WHAT THIS TASK INVOLVES> The records below are to be copied exactly, with every picture left out.

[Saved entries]
==*==

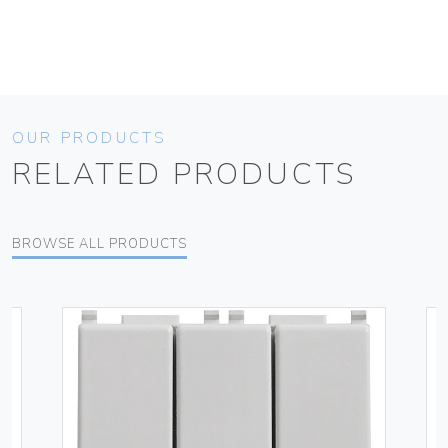
OUR PRODUCTS
RELATED PRODUCTS
BROWSE ALL PRODUCTS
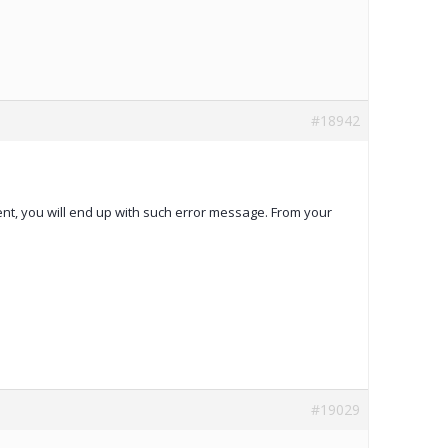
#18942
tent, you will end up with such error message. From your
#19029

==*==

RESPONSE TO THIS EXERCISE>
OUR PRODUCTS
RELATED PRODUCTS
BROWSE ALL PRODUCTS
#18942
tent, you will end up with such error message. From your
#19029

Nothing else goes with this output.